Mark Deutrom is a guitarist, composer, songwriter, and producer. Most of his energies went into producing until he joined The Melvins as bass player between 1993 and 1998. His first full-length solo album, The Silent Treatment first came out in 2000 and has been rejigged and reissued now. Written and performed by Mark apart from Johnny Evans contributing all drums. It is a blend of blues rock, Southern boogie, psychedelia and a few progressive musical references thrown in!
There are 17 tracks on the album, although only 3 break the 4-minute mark, and the first ‘Toshiro Mifune’ sounds as though it was recorded on an old C90 cassette. All fuzz guitar and tinny drums give less than 2 minutes of meaningless noise and yet it is brilliant! The delightfully named ‘The Hobnail Paisley’ is next.
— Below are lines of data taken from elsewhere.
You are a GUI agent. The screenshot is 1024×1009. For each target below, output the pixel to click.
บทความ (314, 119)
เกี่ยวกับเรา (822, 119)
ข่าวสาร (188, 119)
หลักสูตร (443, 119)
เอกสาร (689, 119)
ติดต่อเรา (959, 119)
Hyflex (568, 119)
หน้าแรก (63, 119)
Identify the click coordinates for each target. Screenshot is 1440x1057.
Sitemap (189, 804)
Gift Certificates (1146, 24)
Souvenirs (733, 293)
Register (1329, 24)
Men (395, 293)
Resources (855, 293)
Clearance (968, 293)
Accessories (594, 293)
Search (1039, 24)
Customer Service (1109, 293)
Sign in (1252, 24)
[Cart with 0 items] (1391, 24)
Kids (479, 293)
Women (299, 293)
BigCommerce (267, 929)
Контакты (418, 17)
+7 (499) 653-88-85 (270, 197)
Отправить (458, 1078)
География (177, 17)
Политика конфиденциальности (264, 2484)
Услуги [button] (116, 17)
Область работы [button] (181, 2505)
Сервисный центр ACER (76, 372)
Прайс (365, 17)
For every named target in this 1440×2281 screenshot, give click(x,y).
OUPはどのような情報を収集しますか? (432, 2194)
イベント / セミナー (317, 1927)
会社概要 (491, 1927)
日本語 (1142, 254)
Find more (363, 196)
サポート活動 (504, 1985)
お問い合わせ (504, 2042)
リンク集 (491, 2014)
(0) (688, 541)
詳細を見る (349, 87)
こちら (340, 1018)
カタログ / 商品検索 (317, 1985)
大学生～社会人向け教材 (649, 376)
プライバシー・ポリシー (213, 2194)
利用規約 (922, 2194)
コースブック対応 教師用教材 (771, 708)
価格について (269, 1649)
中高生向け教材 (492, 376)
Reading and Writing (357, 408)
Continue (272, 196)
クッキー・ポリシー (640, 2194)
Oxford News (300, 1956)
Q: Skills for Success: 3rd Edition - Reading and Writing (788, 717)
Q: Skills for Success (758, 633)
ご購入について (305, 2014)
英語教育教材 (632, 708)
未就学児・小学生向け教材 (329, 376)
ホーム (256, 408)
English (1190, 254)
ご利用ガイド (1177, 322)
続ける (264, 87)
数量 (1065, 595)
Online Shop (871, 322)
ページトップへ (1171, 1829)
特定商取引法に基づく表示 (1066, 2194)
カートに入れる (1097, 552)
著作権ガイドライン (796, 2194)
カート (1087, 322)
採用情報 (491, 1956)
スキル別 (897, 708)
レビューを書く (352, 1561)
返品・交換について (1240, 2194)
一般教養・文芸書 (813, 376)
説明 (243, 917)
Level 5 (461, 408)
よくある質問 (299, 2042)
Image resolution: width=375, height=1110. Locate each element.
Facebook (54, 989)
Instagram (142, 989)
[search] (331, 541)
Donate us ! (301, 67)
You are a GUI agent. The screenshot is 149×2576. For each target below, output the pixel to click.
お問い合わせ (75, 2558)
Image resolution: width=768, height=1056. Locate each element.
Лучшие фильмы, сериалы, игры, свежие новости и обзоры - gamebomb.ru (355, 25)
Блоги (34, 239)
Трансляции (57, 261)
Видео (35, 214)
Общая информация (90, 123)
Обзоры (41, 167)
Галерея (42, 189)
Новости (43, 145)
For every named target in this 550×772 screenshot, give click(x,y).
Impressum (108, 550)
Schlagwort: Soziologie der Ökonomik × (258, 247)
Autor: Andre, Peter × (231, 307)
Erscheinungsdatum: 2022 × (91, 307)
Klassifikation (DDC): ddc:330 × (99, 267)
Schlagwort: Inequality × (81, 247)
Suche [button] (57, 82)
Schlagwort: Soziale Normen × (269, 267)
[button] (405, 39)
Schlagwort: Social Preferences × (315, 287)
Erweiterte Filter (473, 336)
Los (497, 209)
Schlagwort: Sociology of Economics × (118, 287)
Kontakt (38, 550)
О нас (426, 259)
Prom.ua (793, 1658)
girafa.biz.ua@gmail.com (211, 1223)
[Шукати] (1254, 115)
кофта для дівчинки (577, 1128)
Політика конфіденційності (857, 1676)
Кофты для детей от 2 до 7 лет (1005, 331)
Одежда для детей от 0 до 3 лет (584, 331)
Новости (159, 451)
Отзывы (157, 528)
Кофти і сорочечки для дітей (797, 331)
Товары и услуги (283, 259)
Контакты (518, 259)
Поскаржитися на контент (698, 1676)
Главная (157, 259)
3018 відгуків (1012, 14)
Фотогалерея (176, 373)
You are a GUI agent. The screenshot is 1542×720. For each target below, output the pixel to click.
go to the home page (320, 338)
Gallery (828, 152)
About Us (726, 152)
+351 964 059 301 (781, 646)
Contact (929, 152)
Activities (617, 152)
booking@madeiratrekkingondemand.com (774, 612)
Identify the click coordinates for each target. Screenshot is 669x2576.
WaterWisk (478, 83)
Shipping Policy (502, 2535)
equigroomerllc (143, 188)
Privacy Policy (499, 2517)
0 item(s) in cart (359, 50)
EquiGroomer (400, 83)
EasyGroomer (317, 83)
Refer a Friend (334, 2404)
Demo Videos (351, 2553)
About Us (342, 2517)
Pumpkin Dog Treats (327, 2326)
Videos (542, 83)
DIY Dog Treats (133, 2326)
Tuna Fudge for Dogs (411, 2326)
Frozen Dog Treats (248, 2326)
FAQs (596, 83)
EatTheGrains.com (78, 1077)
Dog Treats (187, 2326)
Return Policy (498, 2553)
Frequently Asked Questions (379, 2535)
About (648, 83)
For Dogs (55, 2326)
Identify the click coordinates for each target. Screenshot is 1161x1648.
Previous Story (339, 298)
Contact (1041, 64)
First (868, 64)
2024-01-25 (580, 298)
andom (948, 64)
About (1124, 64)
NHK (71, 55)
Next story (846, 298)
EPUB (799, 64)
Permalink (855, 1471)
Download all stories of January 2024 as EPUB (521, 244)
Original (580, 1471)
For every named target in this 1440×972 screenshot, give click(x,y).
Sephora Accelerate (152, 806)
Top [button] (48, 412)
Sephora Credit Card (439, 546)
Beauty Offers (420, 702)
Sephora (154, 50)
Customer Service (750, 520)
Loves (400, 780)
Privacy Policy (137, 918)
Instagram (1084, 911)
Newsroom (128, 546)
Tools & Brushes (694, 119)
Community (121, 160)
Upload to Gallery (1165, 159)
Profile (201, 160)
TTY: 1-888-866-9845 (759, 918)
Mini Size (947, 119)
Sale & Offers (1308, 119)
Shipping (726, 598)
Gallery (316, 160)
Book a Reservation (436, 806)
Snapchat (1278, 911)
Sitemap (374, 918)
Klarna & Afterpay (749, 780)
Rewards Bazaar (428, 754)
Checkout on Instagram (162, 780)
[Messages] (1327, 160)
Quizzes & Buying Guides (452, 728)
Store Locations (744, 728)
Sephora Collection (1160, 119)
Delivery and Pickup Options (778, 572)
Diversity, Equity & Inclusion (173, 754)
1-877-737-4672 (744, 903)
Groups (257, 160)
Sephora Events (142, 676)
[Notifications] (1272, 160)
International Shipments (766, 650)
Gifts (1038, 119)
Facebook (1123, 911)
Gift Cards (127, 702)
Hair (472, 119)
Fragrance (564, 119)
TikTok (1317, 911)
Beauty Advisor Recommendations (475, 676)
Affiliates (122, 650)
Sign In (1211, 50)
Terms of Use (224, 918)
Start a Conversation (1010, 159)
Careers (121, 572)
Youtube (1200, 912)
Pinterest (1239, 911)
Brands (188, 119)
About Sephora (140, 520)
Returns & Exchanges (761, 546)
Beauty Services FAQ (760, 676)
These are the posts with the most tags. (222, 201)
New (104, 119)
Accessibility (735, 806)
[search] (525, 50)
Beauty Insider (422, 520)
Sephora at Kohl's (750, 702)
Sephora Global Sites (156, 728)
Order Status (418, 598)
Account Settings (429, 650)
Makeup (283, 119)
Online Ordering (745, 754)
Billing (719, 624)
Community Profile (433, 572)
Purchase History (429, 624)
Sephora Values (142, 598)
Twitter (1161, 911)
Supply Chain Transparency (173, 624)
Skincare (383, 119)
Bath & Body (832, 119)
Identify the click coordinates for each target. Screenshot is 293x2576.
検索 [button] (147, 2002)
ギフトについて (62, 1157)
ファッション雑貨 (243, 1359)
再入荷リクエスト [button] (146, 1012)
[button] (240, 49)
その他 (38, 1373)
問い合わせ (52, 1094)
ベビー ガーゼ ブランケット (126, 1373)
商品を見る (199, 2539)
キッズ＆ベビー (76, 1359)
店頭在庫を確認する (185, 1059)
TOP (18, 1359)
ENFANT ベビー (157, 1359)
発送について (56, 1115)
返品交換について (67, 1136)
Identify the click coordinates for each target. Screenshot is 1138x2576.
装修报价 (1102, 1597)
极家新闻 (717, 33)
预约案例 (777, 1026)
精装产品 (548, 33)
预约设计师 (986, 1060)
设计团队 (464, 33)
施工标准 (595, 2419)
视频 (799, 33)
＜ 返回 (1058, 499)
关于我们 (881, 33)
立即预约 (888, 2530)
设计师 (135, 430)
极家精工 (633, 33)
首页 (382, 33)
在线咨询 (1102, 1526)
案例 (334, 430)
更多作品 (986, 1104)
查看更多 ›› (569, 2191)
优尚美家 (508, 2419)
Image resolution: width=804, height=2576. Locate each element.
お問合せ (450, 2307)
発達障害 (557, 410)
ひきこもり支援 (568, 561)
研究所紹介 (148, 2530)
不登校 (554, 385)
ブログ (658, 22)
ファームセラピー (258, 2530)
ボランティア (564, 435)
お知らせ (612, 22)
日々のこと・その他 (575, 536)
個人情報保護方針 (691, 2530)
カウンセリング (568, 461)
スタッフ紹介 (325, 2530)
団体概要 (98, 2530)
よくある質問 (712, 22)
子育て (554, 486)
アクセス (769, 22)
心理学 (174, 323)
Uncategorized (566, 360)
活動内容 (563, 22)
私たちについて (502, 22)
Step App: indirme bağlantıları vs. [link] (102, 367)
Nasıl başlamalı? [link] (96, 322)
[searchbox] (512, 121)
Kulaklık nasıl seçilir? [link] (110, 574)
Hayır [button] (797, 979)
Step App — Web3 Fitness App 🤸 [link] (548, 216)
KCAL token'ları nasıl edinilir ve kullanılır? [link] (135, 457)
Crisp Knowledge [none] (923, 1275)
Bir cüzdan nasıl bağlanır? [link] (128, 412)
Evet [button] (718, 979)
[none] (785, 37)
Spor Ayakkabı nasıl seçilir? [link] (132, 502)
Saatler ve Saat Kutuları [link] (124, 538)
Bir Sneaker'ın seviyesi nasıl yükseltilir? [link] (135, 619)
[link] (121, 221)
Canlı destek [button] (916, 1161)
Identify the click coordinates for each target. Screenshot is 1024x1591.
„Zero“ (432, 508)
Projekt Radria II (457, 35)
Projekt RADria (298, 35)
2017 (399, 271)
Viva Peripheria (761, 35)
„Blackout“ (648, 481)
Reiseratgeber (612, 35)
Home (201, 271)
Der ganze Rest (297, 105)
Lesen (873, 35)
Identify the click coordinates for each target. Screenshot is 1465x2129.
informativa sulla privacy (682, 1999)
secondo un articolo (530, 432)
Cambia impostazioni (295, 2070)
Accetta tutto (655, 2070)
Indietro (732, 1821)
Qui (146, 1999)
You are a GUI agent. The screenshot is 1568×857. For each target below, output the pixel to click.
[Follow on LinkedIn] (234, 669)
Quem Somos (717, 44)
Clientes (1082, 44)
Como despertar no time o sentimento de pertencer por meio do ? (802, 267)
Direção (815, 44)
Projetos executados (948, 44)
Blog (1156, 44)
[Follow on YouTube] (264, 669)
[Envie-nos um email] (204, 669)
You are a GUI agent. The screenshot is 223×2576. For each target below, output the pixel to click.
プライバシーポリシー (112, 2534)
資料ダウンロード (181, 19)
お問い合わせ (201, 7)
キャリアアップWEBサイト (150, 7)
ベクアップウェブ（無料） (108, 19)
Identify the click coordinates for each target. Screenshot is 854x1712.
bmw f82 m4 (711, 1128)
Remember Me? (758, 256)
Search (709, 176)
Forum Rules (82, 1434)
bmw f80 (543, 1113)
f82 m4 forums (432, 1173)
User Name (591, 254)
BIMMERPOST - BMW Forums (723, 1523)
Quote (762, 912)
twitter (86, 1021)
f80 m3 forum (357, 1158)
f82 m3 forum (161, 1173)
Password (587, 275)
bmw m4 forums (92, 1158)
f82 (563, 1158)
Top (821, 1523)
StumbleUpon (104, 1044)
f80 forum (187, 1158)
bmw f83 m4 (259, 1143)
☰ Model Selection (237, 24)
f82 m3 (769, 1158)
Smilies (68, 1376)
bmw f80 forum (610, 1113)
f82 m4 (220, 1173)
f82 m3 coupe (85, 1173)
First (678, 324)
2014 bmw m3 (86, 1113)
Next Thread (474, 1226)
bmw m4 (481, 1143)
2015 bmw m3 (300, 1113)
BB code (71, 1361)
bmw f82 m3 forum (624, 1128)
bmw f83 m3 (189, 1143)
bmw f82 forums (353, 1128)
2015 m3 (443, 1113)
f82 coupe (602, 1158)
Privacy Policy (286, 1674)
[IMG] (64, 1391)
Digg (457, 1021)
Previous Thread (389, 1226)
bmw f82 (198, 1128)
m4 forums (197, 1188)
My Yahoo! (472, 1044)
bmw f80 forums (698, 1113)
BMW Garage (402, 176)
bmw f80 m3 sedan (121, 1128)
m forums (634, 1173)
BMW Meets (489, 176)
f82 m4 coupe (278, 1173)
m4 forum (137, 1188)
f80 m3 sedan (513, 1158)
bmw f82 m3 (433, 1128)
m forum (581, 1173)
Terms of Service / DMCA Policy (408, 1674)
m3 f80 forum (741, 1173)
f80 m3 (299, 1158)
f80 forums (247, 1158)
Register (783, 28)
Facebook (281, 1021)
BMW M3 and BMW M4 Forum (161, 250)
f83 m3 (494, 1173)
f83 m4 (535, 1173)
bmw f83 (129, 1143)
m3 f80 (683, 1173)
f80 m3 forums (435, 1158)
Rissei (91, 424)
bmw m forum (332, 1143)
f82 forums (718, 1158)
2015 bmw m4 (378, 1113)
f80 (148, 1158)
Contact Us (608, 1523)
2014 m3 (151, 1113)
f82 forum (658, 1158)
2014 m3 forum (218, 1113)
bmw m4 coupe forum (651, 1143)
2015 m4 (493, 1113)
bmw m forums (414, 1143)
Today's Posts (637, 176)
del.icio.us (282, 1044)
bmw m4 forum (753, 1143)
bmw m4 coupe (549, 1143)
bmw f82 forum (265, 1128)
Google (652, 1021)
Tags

Here we get a weakish vocal over more fuzzy guitar but it brings a kind of T.Rex vibe to the song. ‘Chihuahua’ has the vocal so phased as to be meaningless with, you’ve guessed, more fuzzed guitar.
‘Coffinmaker’s Complaint’ begins all Pink Floydish, and stays there without any variation. I really wanted ‘Fat Hamlet’ to be a play on the cigar advert, but it turns out to be unsatisfying fuzz without direction.
‘Van Diemen’s Land’ is suddenly different. Clear tones this time with a poppy riff and vocals with a couple of Kinks-like lead breaks. The longest track, ‘Candlelight and Wisteria’ is the closest to a standard, fully formed track and has an extended guitar solo at last.
This is a fascinating guitar album but as the vocals are weak and down in the mix, possibly because of this, it often comes across as muddy. A lot of fuzz yes, but with enough variation to get an insight into Deutrom’s abilities while leaving me wanting more structured and cohesive songs.
Not an iPod skipper, but never a chosen album.